## EXERCISE DIRECTIONS
Return every line from the records below in which the word "nafte" is found.

Items from a dataset

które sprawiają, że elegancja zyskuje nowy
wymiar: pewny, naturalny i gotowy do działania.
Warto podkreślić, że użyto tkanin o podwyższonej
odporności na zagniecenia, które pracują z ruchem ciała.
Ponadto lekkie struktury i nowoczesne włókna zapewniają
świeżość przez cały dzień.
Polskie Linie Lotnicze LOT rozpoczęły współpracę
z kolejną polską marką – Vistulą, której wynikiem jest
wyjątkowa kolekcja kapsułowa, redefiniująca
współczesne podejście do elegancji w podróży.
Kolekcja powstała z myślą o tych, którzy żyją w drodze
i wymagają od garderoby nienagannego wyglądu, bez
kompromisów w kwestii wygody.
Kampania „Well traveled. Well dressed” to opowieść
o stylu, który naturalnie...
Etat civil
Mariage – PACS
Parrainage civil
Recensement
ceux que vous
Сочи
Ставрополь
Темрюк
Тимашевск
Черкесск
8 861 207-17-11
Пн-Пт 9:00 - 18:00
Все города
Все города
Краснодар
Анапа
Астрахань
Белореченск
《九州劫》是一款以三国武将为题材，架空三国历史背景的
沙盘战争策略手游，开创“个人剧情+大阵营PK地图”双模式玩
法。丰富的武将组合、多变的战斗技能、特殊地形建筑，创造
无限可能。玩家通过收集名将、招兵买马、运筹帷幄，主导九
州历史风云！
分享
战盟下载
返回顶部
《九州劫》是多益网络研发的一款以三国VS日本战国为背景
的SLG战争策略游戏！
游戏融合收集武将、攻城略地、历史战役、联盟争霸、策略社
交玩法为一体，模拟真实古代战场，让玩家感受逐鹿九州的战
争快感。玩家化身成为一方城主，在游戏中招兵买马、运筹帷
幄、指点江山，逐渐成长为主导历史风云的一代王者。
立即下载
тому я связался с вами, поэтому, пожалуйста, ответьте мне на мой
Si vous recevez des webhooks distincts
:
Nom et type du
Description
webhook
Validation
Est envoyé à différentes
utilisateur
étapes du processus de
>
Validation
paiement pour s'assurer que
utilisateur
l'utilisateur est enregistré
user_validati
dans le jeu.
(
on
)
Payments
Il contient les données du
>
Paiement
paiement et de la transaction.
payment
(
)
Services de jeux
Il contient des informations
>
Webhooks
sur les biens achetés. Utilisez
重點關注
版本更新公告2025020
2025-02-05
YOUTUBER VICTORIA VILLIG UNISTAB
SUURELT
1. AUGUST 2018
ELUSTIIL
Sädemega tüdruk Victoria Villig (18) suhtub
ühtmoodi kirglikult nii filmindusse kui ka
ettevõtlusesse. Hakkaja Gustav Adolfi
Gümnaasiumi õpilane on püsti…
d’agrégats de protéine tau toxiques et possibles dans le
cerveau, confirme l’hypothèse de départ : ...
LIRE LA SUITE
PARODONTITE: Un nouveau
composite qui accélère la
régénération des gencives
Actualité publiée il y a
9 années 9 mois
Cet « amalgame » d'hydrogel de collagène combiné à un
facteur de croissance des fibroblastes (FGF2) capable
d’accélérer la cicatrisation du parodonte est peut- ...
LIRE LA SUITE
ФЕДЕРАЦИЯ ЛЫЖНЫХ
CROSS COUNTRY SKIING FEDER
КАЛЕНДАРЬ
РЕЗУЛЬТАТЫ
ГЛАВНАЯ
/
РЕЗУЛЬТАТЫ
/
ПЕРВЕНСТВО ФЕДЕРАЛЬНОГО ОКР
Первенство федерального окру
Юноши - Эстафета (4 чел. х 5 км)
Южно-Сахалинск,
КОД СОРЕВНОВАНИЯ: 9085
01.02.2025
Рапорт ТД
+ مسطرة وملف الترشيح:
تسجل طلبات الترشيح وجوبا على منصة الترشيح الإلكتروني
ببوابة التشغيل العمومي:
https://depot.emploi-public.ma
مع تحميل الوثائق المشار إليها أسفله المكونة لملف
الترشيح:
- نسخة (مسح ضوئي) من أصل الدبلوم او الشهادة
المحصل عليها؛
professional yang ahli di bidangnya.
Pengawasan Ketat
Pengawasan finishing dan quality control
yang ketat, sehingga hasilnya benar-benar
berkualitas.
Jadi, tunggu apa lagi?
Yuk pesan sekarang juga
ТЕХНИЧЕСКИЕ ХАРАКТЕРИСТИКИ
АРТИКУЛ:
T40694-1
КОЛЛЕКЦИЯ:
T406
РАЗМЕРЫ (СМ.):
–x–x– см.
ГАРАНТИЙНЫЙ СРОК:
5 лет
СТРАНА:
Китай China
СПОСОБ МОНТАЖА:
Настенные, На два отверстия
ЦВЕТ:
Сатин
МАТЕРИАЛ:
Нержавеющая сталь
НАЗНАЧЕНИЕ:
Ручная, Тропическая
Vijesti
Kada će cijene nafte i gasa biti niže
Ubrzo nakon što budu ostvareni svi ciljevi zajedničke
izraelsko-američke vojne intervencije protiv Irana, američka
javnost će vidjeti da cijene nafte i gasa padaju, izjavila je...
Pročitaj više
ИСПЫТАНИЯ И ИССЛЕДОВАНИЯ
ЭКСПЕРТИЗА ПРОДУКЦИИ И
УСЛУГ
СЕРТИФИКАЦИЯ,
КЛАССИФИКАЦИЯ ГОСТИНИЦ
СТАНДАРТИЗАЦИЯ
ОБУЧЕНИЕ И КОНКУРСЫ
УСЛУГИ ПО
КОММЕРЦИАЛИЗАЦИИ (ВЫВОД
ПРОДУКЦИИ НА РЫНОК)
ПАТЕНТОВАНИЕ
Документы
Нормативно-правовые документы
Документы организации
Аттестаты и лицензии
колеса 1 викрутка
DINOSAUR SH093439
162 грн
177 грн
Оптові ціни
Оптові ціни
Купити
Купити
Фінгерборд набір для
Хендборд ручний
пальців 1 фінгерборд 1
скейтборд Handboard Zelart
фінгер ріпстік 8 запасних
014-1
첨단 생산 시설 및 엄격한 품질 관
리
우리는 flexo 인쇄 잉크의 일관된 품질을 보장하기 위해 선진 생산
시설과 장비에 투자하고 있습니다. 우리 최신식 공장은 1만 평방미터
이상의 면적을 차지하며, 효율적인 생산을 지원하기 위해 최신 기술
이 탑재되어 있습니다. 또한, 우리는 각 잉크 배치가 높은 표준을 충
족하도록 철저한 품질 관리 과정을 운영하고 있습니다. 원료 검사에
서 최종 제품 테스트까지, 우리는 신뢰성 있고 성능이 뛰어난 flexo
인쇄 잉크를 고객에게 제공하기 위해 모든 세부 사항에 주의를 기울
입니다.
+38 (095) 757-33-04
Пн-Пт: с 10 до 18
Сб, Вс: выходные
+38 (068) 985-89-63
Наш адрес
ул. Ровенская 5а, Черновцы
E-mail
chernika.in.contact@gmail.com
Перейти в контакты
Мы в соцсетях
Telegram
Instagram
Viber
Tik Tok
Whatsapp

## EXERCISE OUTPUT
Kada će cijene nafte i gasa biti niže
javnost će vidjeti da cijene nafte i gasa padaju, izjavila je...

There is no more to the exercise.